▶ **PROBLEM STATEMENT**: Use the entries below to count the lines that hold the word "Average"; answer with the number only.

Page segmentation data
================================

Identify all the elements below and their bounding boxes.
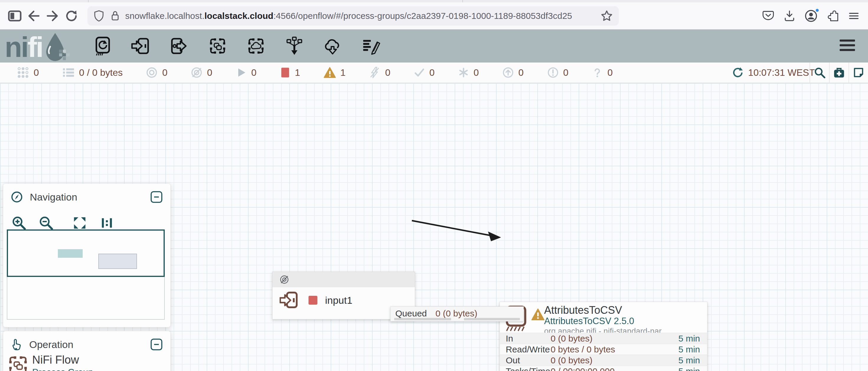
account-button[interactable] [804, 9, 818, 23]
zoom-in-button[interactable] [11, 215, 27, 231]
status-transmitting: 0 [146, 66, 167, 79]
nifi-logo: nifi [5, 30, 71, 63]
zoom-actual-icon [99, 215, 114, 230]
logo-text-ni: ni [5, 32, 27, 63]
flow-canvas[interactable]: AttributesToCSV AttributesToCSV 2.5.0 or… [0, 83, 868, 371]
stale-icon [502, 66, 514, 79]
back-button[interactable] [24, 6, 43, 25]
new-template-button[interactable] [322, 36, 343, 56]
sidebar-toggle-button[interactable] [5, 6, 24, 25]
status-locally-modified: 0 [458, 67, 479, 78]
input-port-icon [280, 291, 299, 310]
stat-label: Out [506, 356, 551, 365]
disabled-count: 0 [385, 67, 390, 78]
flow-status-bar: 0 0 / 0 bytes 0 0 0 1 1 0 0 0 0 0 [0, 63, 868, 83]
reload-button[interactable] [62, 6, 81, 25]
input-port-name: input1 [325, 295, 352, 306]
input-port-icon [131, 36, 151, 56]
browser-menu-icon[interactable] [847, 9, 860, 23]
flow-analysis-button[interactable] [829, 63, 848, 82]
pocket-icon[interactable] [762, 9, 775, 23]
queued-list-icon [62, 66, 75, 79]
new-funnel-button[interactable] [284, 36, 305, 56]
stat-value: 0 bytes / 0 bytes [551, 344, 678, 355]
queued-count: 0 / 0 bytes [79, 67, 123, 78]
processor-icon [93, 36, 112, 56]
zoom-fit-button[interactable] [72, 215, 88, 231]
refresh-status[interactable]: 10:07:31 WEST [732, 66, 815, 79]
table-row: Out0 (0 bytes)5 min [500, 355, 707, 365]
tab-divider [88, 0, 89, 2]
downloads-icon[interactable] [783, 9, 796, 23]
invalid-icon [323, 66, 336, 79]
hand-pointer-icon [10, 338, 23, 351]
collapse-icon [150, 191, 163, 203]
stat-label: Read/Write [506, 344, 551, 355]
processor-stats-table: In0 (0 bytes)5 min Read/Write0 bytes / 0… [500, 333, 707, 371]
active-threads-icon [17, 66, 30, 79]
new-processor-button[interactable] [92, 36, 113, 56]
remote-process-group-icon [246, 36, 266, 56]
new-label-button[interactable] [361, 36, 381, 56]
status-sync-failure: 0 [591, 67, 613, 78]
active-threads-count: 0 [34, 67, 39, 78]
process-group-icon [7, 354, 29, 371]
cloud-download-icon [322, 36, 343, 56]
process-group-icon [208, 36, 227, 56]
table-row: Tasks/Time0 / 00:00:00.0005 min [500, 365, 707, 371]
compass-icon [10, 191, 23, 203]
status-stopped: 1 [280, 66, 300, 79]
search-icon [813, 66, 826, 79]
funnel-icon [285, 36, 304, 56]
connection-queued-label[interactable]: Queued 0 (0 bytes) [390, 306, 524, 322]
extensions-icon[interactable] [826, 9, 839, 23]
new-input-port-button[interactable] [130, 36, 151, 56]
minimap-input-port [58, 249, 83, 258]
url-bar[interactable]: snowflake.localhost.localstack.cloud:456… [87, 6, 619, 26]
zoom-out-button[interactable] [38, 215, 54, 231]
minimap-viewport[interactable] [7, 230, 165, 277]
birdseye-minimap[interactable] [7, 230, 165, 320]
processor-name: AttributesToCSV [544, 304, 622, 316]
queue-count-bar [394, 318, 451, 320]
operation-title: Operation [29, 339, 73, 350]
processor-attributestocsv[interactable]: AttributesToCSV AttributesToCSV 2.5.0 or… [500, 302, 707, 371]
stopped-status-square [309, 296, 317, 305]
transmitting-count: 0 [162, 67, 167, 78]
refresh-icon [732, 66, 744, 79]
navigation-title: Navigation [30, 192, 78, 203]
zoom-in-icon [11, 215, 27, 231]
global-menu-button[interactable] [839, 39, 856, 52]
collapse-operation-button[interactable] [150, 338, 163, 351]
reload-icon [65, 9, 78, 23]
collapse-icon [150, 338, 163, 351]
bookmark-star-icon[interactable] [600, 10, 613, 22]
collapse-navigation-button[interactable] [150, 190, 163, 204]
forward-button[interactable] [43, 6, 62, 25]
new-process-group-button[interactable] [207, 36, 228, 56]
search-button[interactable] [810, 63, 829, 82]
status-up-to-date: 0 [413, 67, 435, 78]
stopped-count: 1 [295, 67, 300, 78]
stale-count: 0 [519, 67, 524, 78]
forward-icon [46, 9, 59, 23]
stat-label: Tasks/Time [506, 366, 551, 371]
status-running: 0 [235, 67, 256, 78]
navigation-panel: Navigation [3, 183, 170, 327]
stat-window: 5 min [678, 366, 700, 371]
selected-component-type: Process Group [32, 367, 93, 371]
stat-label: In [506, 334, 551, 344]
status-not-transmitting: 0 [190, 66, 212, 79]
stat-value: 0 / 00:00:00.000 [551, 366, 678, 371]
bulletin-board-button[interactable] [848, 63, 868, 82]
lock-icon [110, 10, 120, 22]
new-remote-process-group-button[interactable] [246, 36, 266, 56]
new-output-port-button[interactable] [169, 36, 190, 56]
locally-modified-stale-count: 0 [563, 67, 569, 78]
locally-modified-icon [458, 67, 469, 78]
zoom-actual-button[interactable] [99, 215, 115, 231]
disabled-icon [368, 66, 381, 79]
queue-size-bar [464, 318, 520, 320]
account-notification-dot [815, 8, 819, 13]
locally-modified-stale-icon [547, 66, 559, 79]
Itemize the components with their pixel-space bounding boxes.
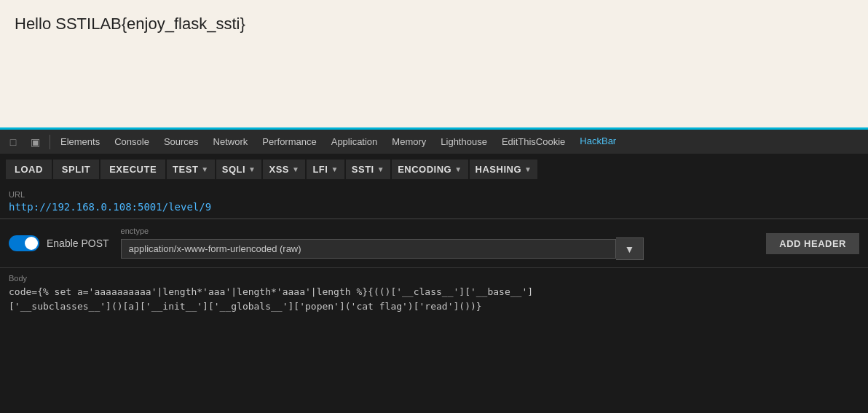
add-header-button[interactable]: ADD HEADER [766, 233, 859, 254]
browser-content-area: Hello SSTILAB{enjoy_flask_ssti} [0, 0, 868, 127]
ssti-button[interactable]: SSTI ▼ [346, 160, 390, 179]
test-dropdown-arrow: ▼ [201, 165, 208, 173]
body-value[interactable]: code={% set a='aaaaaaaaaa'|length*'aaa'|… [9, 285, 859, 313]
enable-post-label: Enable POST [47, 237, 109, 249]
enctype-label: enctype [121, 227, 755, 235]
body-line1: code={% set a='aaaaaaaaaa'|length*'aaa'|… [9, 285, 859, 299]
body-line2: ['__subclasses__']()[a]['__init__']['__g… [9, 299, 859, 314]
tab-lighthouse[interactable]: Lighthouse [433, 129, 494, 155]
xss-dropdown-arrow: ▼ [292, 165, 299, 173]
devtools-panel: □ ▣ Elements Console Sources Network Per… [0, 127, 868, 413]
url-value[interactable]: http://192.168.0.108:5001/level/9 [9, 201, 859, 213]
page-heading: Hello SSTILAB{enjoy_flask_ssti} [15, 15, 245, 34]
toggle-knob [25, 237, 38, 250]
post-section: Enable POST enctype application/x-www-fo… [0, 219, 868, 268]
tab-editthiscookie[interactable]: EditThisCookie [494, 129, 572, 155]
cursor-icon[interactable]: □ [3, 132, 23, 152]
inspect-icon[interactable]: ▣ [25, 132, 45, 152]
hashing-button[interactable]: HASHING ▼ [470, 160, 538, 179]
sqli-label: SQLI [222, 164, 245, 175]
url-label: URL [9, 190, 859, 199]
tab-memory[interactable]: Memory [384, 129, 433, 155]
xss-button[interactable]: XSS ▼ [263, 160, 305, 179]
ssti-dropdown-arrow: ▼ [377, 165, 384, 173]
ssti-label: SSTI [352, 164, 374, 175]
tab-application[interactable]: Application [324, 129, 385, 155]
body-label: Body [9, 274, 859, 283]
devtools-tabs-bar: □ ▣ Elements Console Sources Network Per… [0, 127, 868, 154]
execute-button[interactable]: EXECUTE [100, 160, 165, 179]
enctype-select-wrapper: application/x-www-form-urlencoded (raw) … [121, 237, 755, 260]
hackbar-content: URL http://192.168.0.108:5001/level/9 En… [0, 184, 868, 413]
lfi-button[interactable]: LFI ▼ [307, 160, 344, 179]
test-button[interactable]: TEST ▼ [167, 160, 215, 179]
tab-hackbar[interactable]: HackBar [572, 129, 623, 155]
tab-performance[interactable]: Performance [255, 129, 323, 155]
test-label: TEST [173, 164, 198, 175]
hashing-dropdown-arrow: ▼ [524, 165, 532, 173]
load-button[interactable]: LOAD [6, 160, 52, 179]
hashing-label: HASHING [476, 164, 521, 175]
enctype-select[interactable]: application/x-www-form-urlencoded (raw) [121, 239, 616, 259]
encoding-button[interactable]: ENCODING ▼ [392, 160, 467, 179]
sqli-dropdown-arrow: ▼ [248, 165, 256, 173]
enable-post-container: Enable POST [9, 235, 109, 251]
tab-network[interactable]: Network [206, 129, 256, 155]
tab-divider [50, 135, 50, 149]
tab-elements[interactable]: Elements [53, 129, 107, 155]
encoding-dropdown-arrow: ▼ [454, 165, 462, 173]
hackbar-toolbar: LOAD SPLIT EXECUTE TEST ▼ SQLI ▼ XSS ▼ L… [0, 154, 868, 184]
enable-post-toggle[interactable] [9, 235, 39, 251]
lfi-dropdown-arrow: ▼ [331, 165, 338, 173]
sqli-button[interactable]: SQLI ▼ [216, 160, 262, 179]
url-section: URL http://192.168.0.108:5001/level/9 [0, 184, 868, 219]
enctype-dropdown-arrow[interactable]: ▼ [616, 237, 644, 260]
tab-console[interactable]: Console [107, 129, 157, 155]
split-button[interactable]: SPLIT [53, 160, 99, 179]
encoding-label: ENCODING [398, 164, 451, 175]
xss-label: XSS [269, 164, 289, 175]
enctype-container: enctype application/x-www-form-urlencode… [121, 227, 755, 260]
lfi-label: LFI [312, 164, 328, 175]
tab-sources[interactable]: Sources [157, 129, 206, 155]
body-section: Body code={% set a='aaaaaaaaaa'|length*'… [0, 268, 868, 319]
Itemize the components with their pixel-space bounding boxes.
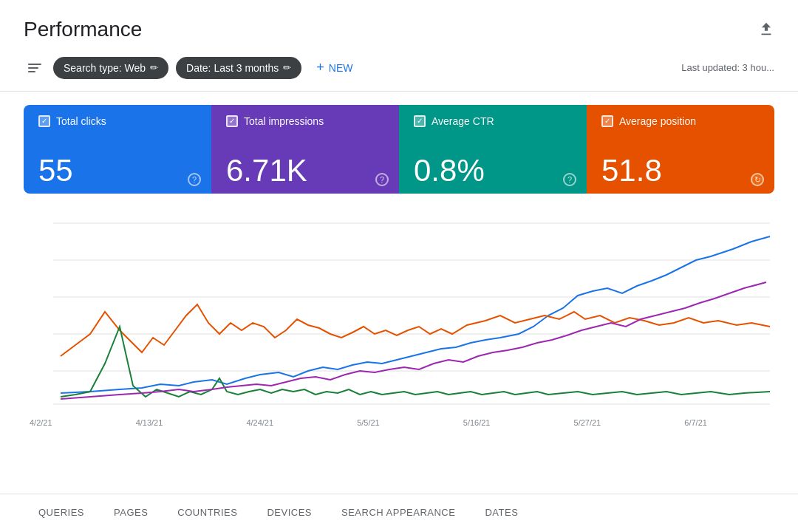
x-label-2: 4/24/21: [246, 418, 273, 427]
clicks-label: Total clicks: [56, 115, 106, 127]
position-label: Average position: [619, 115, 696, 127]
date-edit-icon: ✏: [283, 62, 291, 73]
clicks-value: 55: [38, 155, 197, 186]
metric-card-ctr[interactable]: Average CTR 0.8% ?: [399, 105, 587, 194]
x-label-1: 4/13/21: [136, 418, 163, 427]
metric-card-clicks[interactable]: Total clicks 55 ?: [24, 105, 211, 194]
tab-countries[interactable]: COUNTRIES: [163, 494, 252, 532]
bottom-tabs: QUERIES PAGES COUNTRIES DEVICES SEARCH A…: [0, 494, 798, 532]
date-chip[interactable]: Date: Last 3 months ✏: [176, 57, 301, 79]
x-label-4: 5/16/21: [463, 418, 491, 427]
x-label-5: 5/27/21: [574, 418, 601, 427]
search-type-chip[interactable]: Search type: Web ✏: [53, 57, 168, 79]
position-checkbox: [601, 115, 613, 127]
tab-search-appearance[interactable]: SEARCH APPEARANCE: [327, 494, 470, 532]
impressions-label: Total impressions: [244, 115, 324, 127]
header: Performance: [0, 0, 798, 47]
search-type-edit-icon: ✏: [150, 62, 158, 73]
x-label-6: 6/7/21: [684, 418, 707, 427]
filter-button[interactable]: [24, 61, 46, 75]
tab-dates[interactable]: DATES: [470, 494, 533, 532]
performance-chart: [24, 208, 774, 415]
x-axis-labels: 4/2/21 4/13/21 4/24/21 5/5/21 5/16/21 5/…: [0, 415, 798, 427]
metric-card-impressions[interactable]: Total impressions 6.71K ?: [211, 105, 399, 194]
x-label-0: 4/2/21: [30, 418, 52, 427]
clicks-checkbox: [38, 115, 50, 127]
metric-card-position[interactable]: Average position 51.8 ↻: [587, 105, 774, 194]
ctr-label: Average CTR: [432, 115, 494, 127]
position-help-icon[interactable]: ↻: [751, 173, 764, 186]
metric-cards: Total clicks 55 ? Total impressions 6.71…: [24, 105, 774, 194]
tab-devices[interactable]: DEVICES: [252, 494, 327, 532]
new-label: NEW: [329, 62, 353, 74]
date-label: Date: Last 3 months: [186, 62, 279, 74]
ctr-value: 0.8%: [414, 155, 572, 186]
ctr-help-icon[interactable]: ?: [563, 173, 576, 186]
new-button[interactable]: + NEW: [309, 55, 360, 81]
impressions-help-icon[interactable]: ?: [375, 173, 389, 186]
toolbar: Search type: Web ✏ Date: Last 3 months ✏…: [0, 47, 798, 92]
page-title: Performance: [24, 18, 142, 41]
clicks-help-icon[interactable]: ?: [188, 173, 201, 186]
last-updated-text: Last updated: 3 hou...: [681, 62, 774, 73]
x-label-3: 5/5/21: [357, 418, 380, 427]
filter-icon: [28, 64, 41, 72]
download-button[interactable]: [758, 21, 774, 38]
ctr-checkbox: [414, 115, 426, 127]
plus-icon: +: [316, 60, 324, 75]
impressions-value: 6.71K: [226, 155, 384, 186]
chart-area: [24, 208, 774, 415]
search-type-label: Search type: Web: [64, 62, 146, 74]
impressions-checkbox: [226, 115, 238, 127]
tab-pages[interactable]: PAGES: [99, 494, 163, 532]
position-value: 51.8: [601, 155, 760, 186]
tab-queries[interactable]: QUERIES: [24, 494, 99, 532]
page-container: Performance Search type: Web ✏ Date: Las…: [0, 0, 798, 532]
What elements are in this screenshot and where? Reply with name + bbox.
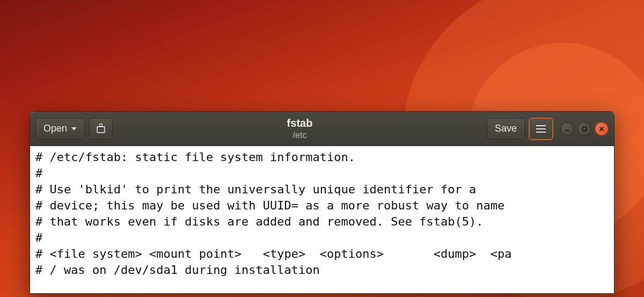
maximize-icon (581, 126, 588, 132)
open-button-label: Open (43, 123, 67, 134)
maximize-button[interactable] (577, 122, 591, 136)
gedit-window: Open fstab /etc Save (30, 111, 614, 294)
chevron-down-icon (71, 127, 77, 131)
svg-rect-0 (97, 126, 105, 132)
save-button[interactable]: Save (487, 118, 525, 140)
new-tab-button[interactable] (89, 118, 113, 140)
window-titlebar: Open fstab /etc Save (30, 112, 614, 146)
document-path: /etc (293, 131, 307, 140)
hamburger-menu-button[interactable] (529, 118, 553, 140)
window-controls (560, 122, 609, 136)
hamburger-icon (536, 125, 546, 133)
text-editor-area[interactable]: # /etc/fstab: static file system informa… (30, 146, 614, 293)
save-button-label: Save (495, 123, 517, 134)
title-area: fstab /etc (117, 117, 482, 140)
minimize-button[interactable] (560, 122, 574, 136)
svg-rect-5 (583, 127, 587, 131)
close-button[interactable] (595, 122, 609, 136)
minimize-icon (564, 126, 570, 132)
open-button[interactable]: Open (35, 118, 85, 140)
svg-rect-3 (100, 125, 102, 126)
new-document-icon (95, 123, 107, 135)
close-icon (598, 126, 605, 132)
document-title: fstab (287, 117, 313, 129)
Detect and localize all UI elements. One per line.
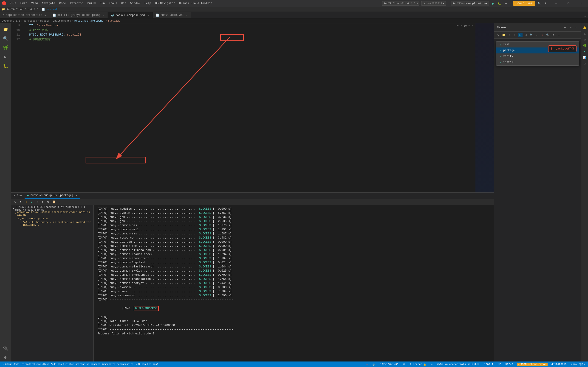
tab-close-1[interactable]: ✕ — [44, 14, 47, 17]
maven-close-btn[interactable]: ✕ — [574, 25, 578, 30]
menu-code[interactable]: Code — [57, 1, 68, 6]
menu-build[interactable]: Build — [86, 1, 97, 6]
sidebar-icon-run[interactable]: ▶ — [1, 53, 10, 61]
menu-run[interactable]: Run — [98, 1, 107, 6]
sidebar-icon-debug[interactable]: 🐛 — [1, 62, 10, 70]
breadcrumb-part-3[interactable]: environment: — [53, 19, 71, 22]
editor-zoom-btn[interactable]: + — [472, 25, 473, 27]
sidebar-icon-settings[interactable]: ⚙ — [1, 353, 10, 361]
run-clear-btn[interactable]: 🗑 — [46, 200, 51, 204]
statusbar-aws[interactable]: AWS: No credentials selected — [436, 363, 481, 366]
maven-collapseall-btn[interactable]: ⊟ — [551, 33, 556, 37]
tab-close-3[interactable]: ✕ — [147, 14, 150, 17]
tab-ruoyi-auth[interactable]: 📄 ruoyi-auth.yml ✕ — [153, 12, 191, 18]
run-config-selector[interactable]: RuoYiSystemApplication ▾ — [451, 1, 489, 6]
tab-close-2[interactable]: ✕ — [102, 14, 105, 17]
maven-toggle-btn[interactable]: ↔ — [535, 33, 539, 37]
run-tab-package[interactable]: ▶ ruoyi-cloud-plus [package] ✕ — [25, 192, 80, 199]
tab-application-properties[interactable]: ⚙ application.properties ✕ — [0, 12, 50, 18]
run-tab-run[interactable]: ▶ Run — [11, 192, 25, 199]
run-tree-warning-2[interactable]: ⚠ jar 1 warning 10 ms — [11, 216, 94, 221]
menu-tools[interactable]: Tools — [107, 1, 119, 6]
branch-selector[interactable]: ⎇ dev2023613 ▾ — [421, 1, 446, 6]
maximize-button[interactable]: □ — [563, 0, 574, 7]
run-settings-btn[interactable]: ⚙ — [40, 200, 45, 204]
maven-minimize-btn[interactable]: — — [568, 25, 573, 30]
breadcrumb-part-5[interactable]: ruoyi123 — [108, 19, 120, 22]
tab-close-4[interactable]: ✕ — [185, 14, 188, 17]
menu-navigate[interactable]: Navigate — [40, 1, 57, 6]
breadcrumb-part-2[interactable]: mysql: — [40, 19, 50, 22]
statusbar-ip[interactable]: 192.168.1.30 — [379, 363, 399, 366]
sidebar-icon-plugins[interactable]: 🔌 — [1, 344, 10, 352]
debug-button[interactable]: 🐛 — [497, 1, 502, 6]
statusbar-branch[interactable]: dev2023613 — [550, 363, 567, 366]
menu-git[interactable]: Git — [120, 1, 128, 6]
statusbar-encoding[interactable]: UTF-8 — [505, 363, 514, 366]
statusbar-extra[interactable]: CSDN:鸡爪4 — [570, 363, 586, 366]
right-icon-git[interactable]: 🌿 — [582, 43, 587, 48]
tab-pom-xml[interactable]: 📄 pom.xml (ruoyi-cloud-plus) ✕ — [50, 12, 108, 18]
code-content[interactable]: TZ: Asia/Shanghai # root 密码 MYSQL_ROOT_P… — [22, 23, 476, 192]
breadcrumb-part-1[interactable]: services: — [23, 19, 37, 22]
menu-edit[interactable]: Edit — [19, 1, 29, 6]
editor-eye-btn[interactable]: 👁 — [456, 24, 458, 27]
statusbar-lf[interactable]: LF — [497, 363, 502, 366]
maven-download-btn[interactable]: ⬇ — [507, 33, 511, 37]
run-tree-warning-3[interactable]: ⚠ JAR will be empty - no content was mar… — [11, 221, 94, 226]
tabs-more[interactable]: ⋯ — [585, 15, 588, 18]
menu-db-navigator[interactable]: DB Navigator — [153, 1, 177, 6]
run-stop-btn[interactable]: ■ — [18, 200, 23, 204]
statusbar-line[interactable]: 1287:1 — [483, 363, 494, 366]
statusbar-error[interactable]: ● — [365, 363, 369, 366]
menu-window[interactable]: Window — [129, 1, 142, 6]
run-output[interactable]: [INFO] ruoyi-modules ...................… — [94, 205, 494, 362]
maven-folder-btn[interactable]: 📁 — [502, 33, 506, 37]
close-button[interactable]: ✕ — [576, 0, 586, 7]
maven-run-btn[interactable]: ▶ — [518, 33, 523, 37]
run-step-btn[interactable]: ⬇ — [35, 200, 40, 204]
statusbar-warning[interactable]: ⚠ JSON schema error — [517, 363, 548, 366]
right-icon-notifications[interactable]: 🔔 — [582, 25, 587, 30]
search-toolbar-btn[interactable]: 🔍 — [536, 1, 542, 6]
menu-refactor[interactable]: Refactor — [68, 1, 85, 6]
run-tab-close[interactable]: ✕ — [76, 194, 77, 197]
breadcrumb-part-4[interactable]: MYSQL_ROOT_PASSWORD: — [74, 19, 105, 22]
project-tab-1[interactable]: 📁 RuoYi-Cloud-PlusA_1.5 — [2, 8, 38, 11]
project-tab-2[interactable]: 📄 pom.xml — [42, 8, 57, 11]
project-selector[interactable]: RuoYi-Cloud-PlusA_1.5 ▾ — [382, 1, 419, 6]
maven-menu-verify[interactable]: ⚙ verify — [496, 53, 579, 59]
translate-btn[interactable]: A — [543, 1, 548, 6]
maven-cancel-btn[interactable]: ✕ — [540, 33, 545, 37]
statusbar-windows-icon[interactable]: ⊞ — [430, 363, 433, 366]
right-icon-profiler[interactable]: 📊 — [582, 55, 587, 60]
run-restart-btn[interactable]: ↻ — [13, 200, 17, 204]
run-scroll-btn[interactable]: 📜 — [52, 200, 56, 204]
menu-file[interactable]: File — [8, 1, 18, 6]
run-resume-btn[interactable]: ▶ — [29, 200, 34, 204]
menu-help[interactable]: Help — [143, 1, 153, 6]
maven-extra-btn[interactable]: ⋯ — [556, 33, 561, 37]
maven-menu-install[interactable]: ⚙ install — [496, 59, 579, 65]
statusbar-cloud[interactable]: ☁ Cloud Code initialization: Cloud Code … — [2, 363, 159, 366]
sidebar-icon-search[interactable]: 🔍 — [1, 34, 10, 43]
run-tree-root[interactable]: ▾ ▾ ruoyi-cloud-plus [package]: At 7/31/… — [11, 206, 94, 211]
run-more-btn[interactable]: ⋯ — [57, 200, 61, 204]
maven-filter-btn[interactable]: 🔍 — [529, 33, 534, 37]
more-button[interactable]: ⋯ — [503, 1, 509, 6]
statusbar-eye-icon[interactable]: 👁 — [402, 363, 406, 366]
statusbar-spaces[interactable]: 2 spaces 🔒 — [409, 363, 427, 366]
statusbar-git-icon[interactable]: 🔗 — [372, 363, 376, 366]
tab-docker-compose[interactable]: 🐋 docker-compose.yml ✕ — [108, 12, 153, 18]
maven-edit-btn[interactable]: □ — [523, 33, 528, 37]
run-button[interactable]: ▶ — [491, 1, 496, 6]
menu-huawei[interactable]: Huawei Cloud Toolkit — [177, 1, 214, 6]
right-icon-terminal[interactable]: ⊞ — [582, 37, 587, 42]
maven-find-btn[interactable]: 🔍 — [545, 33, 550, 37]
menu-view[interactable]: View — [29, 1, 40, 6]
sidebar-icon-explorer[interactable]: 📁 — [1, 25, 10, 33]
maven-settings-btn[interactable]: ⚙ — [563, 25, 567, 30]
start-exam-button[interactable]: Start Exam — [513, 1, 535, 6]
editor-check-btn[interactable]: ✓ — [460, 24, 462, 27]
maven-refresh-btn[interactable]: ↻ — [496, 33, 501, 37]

================================

▶ **SOLUTION FOR THIS EXERCISE**: 4